The project, at Stadtwerke Kiel’s Kieler Förde site on the Baltic Sea coast of northern Germany, is being executed in two phases. Phase 1, already started, consists of a 60m high heat store (construction underway), electrode boiler (completed) and pump house (nearing completion) that connects the facility to the Kiel district heating network. Work on phase 2, construction of the new 190 MWe/192 MWt piston-engine-based natural-gas-fired combined heat and power plant, is expected to start before the end of 2016.
As of mid-October a final decision to proceed on phase 2 had not been announced, but appeared imminent. Larger scale CHP plants, such as Kiel, are incentivised under the new German CHP law, which came into force on 1 January 2016, but approval of that law is still required from the European Commission to confirm it meets state aid rulings.
The new natural gas fired facility, with an electrical efficiency of 45% and fuel efficiency of over 90% in cogeneration mode, will replace an existing municipally- owned coal-fired CHP plant that has been in operation since 1970.
The hope is to have the new CHP plant, with its twenty GE Jenbacher J920 Flextra 9.5 MW gas engines, in operation by October 2018.
Extreme flexibility
The modular concept, with a large number of gas engines each controllable individually, is designed to achieve considerable operational flexibility and be highly responsive to the needs of the German energy market, for example able ramp up from zero to full power in 5 minutes and to provide grid support services to accommodate fluctuating renewables in a region with a high proportion of wind generation, thereby creating extra revenue streams and improving the economics of the overall project.
Considerably enhancing the flexibility, the CHP plant will be operated in conjunction with the 200 MWt/1600 MWh thermal store currently being constructed on the site, able to provide eight hours of district heating to around 70 500 Stadtwerke Kiel customers without the combined heat and power plant needing to be in operation.
In addition the 35 MWe power-to-heat electrode boiler enables excess electricity in the grid during periods of low power prices to be used to produce heat, for storage in the thermal store or supplied to the district heating network.
The electrode boiler enables the facility to participate in the secondary balancing market, another valuable source of income.

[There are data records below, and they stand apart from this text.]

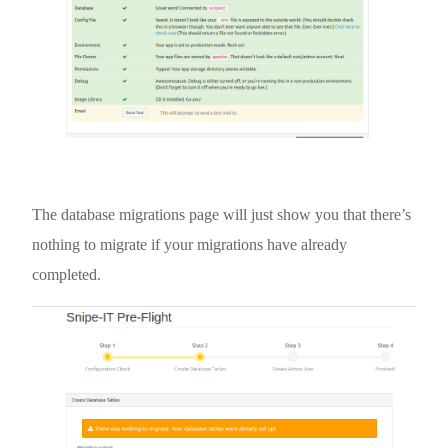
The database migrations page will just show you that there’s
nothing to migrate if your migrations have already
completed.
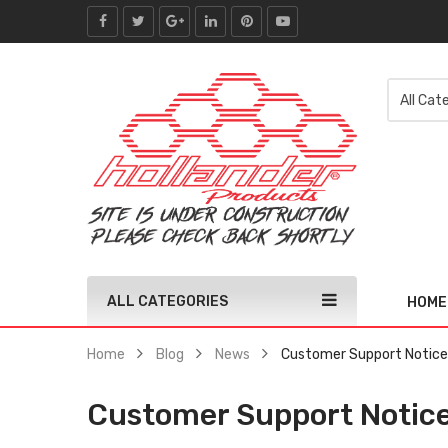
ALL CATEGORIES
HOME
Home
Blog
News
Customer Support Notice 
Customer Support Notice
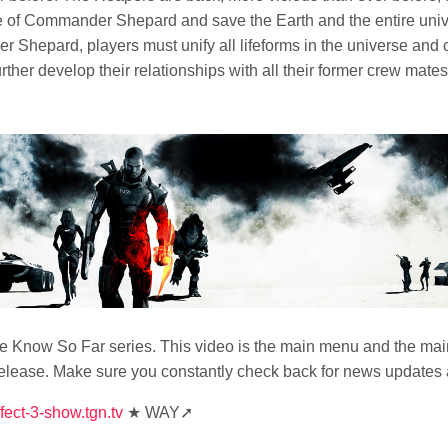
ole of Commander Shepard and save the Earth and the entire uni
Shepard, players must unify all lifeforms in the universe and cr
rther develop their relationships with all their former crew ma
Know So Far series. This video is the main menu and the main 
elease. Make sure you constantly check back for news updates 
fect-3-show.tgn.tv
★ WAY➚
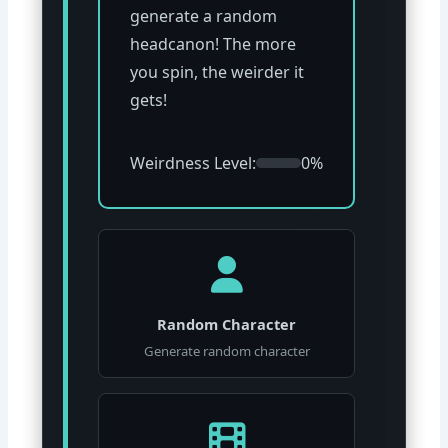
generate a random
headcanon! The more
you spin, the weirder it
gets!
Weirdness Level:
0%
Random Character
Generate random character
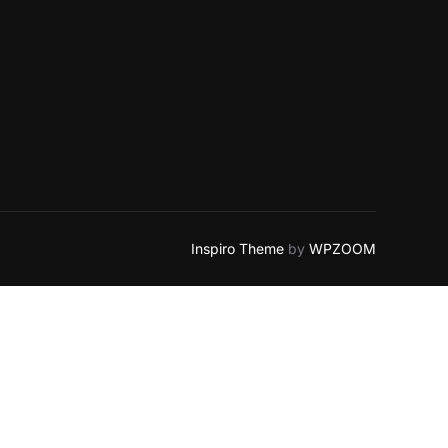
Inspiro Theme
by
WPZOOM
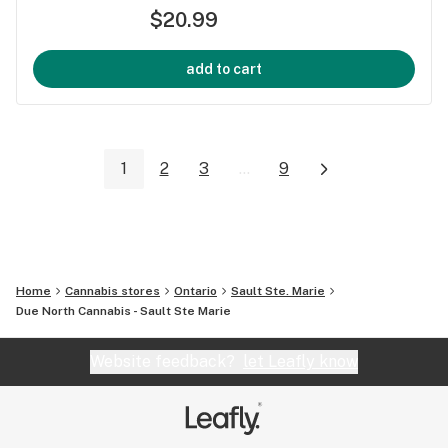
$20.99
add to cart
1
2
3
...
9
Home
Cannabis stores
Ontario
Sault Ste. Marie
Due North Cannabis - Sault Ste Marie
Website feedback?
let Leafly know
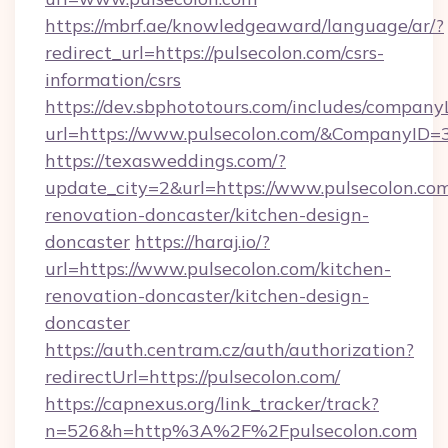
https://mbrf.ae/knowledgeaward/language/ar/?
redirect_url=https://pulsecolon.com/csrs-
information/csrs
https://dev.sbphototours.com/includes/compan
url=https://www.pulsecolon.com/&CompanyID
https://texasweddings.com/?
update_city=2&url=https://www.pulsecolon.com
renovation-doncaster/kitchen-design-
doncaster
https://haraj.io/?
url=https://www.pulsecolon.com/kitchen-
renovation-doncaster/kitchen-design-
doncaster
https://auth.centram.cz/auth/authorization?
redirectUrl=https://pulsecolon.com/
https://capnexus.org/link_tracker/track?
n=526&h=http%3A%2F%2Fpulsecolon.com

For the execution of the new pump building and the machine houses for the 20 reciprocating engines, Stadtwerke Kiel placed a two-step order with Kraftanlagen München, which is general contractor for the project. Step 1, construction of the pump building connecting the new facilities (heat storage and electrode boiler power- to-heat plant) with the existing heating network and power plants was started in the summer of 2015. The pump building will be commissioned for the heating period 2016/17.
The site photographs on page 33, taken in September 2016, show progress to date.
Financing
The European Investment Bank is helping finance construction of the 290 million euro project with a 105 million euro loan signed in September 2016, under the Investment Plan for Europe’s European Fund for Strategic Investments.